Fabriqué par Raymnond Paris

Au moment d’entreprendre son ambitieux travail de conversion des cœurs, Jésus vit une mise à l’épreuve qui annonce le drame pascal qu’il aura à vivre. Dans le récit de la tentation, il vit trois situations : il a faim, très faim. Lui le Fils de Dieu, pourrait tricher et changer le cours des choses à son avantage, par un tour de magie. Mais alors il renierait notre condition humaine avec ses limites et ses souffrances. Non, il doit accepter la faim, comme tous les affamés de la terre, mais surtout comme ceux qui ont faim et soif de bonté et de justice.

 

Il est seul depuis 40 jours et 40 nuits dans le désert, ignoré de tous. Comme ce serait plaisant de se faire applaudir par la foule de Jérusalem en leur démontrant sa supériorité, par un geste acrobatique. Non, il doit accepter d’être un homme ordinaire, humble serviteur, le dernier de tous, comme tant de gens qui passent leur vie entière comme d’illustres inconnus heureux d’être connus de Dieu.

 

Lui qui ambitionne de transformer ce monde et d’instaurer le Royaume de Dieu, pourra-t-il y parvenir plus facilement en pactisant avec le monde et ses idolâtries, en concédant à la facilité et au mensonge? Pas question : il doit aller jusqu’au bout de son engagement à transmettre et à vivre un amour totalement pur de tout intérêt mesquin, de toute ambition de dominer les autres.

 

Jésus ne lâche pas.

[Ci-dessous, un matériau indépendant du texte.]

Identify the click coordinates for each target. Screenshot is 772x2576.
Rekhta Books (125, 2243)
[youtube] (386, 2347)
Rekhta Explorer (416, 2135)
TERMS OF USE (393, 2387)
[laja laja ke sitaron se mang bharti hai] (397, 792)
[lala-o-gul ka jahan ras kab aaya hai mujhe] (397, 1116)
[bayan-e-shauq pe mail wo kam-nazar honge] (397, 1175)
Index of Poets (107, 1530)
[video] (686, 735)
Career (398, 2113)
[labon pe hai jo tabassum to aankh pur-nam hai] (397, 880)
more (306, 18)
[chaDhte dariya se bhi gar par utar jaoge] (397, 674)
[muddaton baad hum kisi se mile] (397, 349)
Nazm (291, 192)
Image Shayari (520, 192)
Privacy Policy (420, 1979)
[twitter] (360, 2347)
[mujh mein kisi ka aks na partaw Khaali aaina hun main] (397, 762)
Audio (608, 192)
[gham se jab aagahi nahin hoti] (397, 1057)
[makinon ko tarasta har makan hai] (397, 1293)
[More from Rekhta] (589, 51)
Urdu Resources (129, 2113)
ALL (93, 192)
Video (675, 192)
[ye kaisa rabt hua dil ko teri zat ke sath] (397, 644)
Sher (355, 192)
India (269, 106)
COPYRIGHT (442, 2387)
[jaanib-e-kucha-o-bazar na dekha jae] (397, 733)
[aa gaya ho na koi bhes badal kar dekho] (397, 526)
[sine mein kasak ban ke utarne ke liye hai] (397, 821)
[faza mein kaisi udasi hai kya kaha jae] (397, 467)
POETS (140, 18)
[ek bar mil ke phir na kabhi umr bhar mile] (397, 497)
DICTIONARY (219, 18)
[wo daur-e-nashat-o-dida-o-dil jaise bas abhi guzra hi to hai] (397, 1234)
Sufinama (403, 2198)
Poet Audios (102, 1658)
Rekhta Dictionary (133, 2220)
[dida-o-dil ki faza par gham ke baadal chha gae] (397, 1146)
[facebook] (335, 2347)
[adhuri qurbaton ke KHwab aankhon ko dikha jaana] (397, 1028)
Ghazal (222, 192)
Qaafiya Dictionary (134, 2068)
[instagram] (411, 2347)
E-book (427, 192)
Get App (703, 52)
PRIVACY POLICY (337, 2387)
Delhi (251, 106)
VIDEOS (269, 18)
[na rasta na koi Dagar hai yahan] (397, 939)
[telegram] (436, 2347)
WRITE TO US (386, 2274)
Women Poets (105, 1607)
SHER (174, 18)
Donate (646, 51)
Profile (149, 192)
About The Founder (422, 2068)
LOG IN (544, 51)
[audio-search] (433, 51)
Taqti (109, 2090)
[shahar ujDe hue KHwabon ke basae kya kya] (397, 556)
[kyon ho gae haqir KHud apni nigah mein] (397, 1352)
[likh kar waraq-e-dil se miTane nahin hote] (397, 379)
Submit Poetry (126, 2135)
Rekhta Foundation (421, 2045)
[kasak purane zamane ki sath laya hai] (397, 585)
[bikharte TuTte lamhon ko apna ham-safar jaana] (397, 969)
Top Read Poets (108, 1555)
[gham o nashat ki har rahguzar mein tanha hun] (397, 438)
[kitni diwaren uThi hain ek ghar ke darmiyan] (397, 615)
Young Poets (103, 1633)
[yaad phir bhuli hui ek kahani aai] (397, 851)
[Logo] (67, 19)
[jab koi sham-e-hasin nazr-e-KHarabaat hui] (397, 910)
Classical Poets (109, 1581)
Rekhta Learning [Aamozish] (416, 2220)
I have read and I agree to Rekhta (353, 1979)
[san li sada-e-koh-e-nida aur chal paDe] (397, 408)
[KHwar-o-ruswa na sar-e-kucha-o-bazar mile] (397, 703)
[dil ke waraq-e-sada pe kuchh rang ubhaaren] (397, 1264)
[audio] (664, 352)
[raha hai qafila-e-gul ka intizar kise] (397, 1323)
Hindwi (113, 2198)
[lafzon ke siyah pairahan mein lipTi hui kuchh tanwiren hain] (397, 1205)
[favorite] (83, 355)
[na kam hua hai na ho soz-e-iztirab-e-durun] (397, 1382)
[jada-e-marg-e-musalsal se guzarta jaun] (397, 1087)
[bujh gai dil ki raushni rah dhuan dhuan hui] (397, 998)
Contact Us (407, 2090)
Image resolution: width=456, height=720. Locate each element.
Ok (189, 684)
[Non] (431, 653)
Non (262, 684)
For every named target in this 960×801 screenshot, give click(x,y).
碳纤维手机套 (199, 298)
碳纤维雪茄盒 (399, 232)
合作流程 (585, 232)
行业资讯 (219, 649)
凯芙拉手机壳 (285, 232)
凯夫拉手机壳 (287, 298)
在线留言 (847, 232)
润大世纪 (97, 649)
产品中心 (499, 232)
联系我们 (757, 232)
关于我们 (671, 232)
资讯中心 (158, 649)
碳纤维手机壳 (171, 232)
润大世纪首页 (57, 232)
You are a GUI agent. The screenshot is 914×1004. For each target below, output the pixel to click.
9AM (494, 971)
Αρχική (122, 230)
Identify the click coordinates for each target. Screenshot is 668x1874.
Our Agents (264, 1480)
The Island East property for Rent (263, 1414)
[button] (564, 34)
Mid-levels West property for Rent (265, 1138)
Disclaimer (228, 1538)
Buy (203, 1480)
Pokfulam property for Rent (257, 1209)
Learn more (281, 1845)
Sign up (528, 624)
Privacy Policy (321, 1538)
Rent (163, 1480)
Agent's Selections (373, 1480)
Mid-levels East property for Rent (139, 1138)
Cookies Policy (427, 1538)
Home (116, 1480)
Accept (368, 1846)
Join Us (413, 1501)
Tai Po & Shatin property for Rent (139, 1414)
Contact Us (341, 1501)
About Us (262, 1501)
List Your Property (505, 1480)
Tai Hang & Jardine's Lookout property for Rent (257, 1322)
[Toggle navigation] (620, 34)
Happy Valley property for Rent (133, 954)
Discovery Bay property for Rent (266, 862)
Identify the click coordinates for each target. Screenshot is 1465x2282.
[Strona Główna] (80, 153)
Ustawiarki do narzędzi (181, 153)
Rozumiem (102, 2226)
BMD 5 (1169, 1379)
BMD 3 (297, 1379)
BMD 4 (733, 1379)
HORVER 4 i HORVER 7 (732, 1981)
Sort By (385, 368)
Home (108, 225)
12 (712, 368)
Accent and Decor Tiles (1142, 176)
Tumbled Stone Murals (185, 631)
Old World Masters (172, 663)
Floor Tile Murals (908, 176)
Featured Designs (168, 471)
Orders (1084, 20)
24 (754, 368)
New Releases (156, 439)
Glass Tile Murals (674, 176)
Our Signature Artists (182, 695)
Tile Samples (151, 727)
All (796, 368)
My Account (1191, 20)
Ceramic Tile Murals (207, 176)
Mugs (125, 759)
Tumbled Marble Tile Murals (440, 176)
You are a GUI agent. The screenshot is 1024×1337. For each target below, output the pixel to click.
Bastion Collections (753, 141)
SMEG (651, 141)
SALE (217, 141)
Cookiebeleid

Il est fidèle à son Père, et surtout fidèle à son engagement, à son incarnation en chair humaine, en proximité humaine. Le voilà donc prêt à affronter le pire : il sera massacré par des gens qu’il aide et guérit, il sera abandonné par ses propres amis, il sera crucifié comme un vulgaire esclave méprisé des gens. Mais il ne lâche pas. Il aime jusqu’au bout. Il ne succombe pas à la tentation de quitter sa croix pour se saouler des plaisirs de l’existence humaine. Quand on comprend l’enjeu de ce récit, on comprend la force de caractère et la volonté d’aimer sans se laisser distraire par la facilité ou les compromis. Le carême offre l’occasion de relancer notre vie chrétienne sur ses traces, avec courage et confiance, avec son aide.